Maintaining stability in the region remains critical for protecting economic prospects, experts say. “Military and economic concerns are deeply intertwined in the Arctic,” wrote Stephanie Pezard and several Rand Corp. colleagues in a March 2017 report, “Maintaining Cooperation with Russia.”
“And … these concerns can, at times,” the report said, “lead to apparently disjointed Russian policies in the region.”
More Militarization
Although there seems to be solid cooperation on Arctic Council matters and plenty of commercial opportunities for Arctic nations within uncontested areas of sovereignty where most oil and gas reserves lie, that hasn’t stopped countries from militarizing the region. Russia is leading the military buildup, and most Arctic nations have bases there except Finland and Iceland.
Russia has the most military resources in the region with six military bases, 16 deep-water ports and 13 air bases and is continuing to reopen and build more bases there. In April 2017, Russia unveiled a 36,000-square-kilometer military complex in the Franz Josef Land archipelago called the Arktickhesky Trilistnik, or Arctic Trefoil. It’s designed to protect Russian airspace and other Arctic assets. During its Victory Day Parade in May 2017, Russia showcased two new Arctic missile systems, the Tor-M2DT and Pantsir-SA.

While the U.S.’ interest in the Arctic is more peripheral, “the Russian Arctic is central to the Russian national identity,” Ernie Regehr, senior fellow in Arctic security at The Simons Foundation in Vancouver, Canada, explains. “It has current and potentially much greater importance for the Russian economy, and the northeastern sea route is a major focus of Russian development of the region. The extraordinary Russian icebreaker fleet, its extensive system of search-and-rescue facilities, as well as its formidable military combat capability in the north, all speak to the importance Russia attaches to northern economic and resource development and to its commitment to protecting and advancing its interests there.”
“As I look at what is playing out in the Arctic, it looks eerily familiar to what we’re seeing in the East and South China Sea.”
Adm. Paul Zukunft, then commandant of the U.S. Coast Guard
The increasing militarization of the region is causing concern. Russia is far from reestablishing its Cold War levels of military presence in the Arctic and is not likely to deploy Arctic-based assets in other potential contingencies such as disputes in the Baltic states, according to the findings of the 2017 Rand Corp. report. “Yet increased military presence — not just from Russia but also other Arctic countries — increases risk of collisions and accidental escalation,” Rand’s Pezard concluded.
“The Arctic Council, which focuses on environmental protection and sustainable development, has continued to operate normally despite increased tensions between NATO and Russia. Cooperation on search and rescue is also continuing,” said Byers, who is author of International Law and the Arctic, published in 2013 by Cambridge University Press. “However, communication between the Russian military and other Arctic militaries has broken down, which creates unfortunate risks of misunderstanding and accidental conflict.”
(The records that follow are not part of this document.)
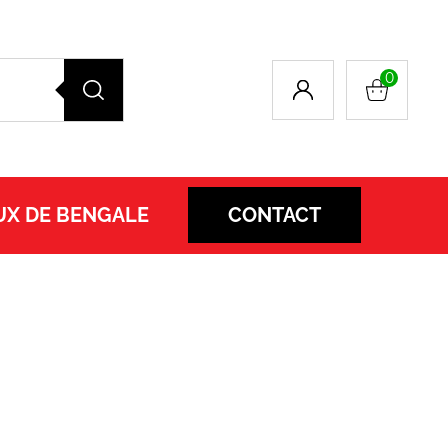
0
UX DE BENGALE
CONTACT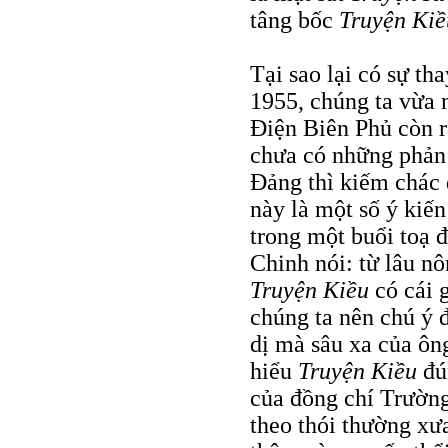
tâng bốc
Truyện Kiề
Tại sao lại có sự th
1955, chúng ta vừa 
Ðiện Biên Phủ còn rấ
chưa có những phản
Ðảng thì kiếm chác
này là một số ý kiế
trong một buổi toạ 
Chinh nói: từ lâu nô
Truyện Kiều
có cái 
chúng ta nên chú ý 
dị mà sâu xa của ôn
hiểu
Truyện Kiều
đún
của đồng chí Trường
theo thói thường xư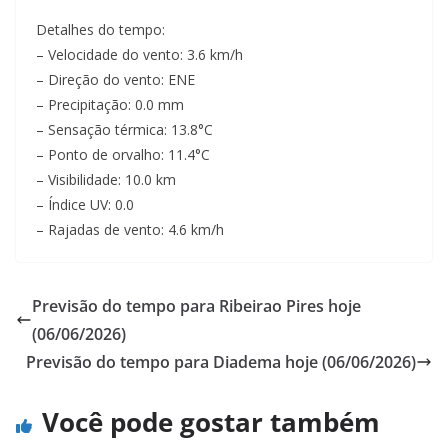
Detalhes do tempo:
– Velocidade do vento: 3.6 km/h
– Direção do vento: ENE
– Precipitação: 0.0 mm
– Sensação térmica: 13.8°C
– Ponto de orvalho: 11.4°C
– Visibilidade: 10.0 km
– Índice UV: 0.0
– Rajadas de vento: 4.6 km/h
Previsão do tempo para Ribeirao Pires hoje
(06/06/2026)
Previsão do tempo para Diadema hoje (06/06/2026)
Você pode gostar também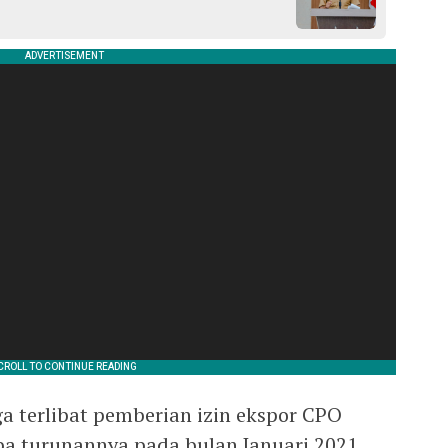
a terlibat pemberian izin ekspor CPO
pa turunannya pada bulan Januari 2021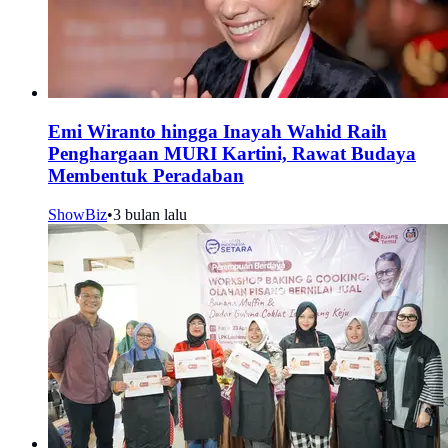
Emi Wiranto hingga Inayah Wahid Raih
Penghargaan MURI Kartini, Rawat Budaya
Membentuk Peradaban
ShowBiz
•
3 bulan lalu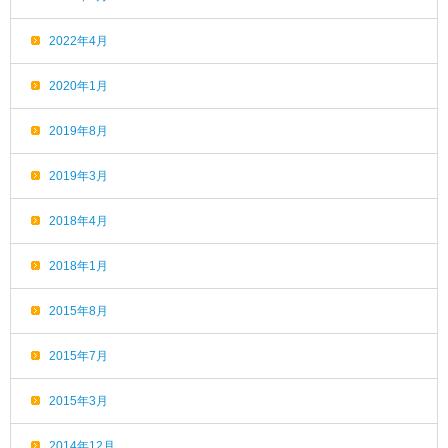
2022年4月
2020年1月
2019年8月
2019年3月
2018年4月
2018年1月
2015年8月
2015年7月
2015年3月
2014年12月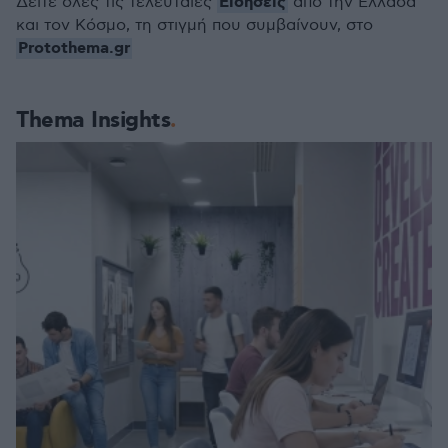
Ειδήσεις
Δείτε όλες τις τελευταίες
από την Ελλάδα
και τον Κόσμο, τη στιγμή που συμβαίνουν, στο
Protothema.gr
Thema Insights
With the ice melting and Russia and China increasing investments and presence in the Arctic, there remains no mechanism to address security issues in the region, including this militarization trend, experts explain. The founding charter of the Arctic Council forbids the body from discussing security matters, leaving it in the hands of individual nations to address military developments through bilateral channels. NATO and Russia do not discuss developments in the Arctic. Without a mechanism, military movements in the Arctic could be misinterpreted or cause a military incident, Heather Conley, senior vice president at the Center for Strategic and International Studies (CSIS), told The Watch.
Ensuring Cooperation
To be sure, all Arctic nations agree that international cooperation is key for nations to realize the economic potential and ensure prosperity and security of the far north, yet much work remains to achieve such common goals. Finland, as chair of the Arctic Council, aims to focus on the core pillars of the organization, which include enhancing biodiversity, assessing climate change, sustainable development, and protecting the marine environment. Yet some analysts are pushing for stronger mechanisms to resolve security-related issues. “Without predictability, transparency and trust, there will be no international cooperation in the Arctic,” Conley concluded in a 2015 CSIS report titled “The New Ice Curtain: Russia’s Strategic Reach to the Arctic.”
The Simons Foundation’s Regehr agrees. “It is critically important to develop an institution or mechanisms for regular, ongoing consultation on mutual security interests, concerns and enhancements. Whether that can happen within the scope of the Arctic Council is an open question. One huge advantage of bringing security concerns and considerations into the Arctic Council is that indigenous communities would then have a continuing place at the table for security deliberation.”
Ironically, during establishment of the Arctic Council, the U.S. wanted it to avoid military discussions out of concern it would promote militarization of the region. But two decades later, the Arctic is becoming militarized and the international community lacks a forum to discuss security issues. Many experts, including Conley, would like to see the Arctic Council develop a nonbinding political statement to serve as a code of military conduct in the Arctic. For example, such a declaration would mandate that countries notify each other 21 days in advance of military exercises involving 20,000 troops or more and invite observers.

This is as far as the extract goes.